DAY 18
Dear Michael,
our relationship was the strangest I’ve ever had.
I would probably call it a somewhat longer-lasting affair.
There was no love involved, it was purely physical.
And somehow every time we went out, something bad happened, as if Papa was trying to tell me more than once that I shouldn’t do it.
But at the time, I just didn’t want to be alone. I ignored everything else, all the warning feelings and the accidents that happened.
And after 3 months, something happened that completely changed my perspective on the search for my perfect partner.
We had arranged to meet that Saturday evening and the day before I had bought another new romance novel for myself. And I started reading it at lunchtime on Saturday.
And this story was so wonderful, a couple who met by chance at a masked ball, didn’t really like each other at first and then they finally fell in love.
And at that moment, I realized that this was exactly what I wanted.
No more of this frantic search for my dream partner, rushing from one date to the next and being on dozens of dating apps and always on the lookout.
I wanted to have fun with my life and then meet the right person at the right time.
And on that day, I decided to stop. No more dating apps, no more desperate meetings with men and an end to this strange relationship.
I wanted to tell you that evening on our date that I didn’t want to see you anymore and then the strangest thing of all happened.
You were always very punctual on our previous dates, but this time you didn’t show up at all.
It was the first time in my life that I had been stood up by a man.
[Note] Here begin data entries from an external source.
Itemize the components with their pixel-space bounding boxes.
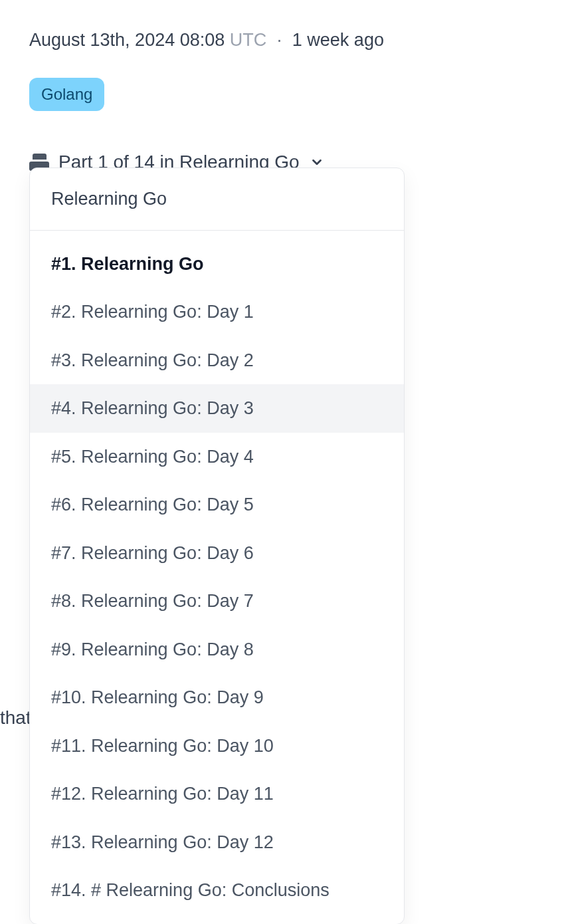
meta-separator: ·	[277, 30, 282, 50]
series-item-8[interactable]: #8. Relearning Go: Day 7	[30, 577, 404, 626]
series-item-5[interactable]: #5. Relearning Go: Day 4	[30, 433, 404, 481]
post-timezone: UTC	[230, 30, 267, 50]
post-meta: August 13th, 2024 08:08 UTC · 1 week ago	[29, 27, 545, 54]
series-item-9[interactable]: #9. Relearning Go: Day 8	[30, 626, 404, 674]
series-item-11[interactable]: #11. Relearning Go: Day 10	[30, 722, 404, 770]
series-item-7[interactable]: #7. Relearning Go: Day 6	[30, 529, 404, 578]
series-item-4[interactable]: #4. Relearning Go: Day 3	[30, 384, 404, 433]
post-date: August 13th, 2024 08:08	[29, 30, 225, 50]
tag-row: Golang	[29, 78, 545, 111]
series-item-6[interactable]: #6. Relearning Go: Day 5	[30, 481, 404, 529]
series-dropdown: Relearning Go #1. Relearning Go#2. Relea…	[29, 168, 405, 788]
series-item-2[interactable]: #2. Relearning Go: Day 1	[30, 288, 404, 336]
series-item-10[interactable]: #10. Relearning Go: Day 9	[30, 673, 404, 722]
series-item-1[interactable]: #1. Relearning Go	[30, 231, 404, 289]
series-dropdown-list: #1. Relearning Go#2. Relearning Go: Day …	[30, 231, 404, 788]
series-item-3[interactable]: #3. Relearning Go: Day 2	[30, 336, 404, 385]
post-relative-time: 1 week ago	[292, 30, 384, 50]
series-dropdown-header: Relearning Go	[30, 168, 404, 231]
series-item-12[interactable]: #12. Relearning Go: Day 11	[30, 770, 404, 788]
tag-golang[interactable]: Golang	[29, 78, 104, 111]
And I was actually happy about it and laughed.
It was as if Papa had wanted to show me that I had made the right decision.
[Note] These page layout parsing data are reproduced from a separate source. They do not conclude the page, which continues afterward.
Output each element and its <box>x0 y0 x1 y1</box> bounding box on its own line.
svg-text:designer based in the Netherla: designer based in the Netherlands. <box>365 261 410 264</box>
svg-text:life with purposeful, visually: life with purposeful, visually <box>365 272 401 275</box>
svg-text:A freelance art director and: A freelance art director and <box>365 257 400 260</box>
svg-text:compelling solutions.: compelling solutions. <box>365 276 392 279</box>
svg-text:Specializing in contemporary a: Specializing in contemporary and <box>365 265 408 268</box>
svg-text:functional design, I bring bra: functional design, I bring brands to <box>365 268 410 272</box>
The next day, I deleted all my accounts on the dating apps.
I felt so relieved not to have to keep looking for something new.
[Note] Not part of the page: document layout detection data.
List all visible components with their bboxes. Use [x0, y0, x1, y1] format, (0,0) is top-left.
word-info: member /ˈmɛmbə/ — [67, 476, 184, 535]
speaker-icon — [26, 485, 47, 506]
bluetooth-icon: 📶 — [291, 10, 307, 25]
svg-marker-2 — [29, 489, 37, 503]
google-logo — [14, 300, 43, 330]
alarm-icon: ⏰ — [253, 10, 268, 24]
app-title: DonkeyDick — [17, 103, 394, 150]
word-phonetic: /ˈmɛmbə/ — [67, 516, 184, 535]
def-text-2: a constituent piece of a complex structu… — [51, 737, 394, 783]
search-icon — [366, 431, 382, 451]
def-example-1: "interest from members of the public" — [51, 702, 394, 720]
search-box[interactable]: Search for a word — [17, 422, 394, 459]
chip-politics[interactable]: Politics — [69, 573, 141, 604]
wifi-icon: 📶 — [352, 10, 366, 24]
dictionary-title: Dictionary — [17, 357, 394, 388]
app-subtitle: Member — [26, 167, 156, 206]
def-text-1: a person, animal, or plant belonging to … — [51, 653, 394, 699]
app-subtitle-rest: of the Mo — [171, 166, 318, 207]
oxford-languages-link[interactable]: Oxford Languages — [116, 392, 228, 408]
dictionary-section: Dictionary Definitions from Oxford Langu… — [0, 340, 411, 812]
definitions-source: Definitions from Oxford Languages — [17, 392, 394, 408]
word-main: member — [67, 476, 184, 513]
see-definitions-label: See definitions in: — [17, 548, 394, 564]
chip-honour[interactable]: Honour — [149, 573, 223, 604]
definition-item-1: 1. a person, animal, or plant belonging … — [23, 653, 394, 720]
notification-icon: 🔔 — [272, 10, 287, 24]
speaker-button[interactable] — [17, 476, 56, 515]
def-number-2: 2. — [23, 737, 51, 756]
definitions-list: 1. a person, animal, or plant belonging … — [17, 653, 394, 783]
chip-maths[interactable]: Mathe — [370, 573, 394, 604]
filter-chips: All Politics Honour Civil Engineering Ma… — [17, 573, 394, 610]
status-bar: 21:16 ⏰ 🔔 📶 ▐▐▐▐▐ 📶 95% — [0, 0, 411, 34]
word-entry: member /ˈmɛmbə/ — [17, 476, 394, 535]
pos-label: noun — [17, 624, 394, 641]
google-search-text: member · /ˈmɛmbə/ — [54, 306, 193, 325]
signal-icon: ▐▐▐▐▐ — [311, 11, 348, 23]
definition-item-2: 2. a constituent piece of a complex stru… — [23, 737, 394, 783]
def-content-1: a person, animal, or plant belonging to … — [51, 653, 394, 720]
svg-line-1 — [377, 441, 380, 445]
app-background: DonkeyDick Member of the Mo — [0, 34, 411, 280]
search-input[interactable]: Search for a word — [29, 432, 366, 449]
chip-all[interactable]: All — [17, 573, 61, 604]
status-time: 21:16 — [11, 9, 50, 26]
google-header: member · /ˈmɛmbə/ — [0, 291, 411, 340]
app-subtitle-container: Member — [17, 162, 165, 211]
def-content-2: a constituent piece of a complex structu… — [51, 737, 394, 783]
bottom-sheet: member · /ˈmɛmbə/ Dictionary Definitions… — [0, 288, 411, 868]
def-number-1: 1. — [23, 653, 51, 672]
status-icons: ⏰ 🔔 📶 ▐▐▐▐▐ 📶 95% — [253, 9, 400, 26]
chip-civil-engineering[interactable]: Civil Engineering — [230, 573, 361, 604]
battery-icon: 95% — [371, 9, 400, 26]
Suddenly I had time to focus on other things and was open to new experiences.
And just 2 weeks later, I got this extreme push from Papa that made me write my first novel at the age of 30.
I feel that I don’t have to cut any bad bond between you and me, because all I feel for you is so much thankfulness, that you helped me find my way.
I wish you all the best in the world and I hope you found the woman that loves you the way you deserve.
Thank you, Papa, for this opportunity, I love you.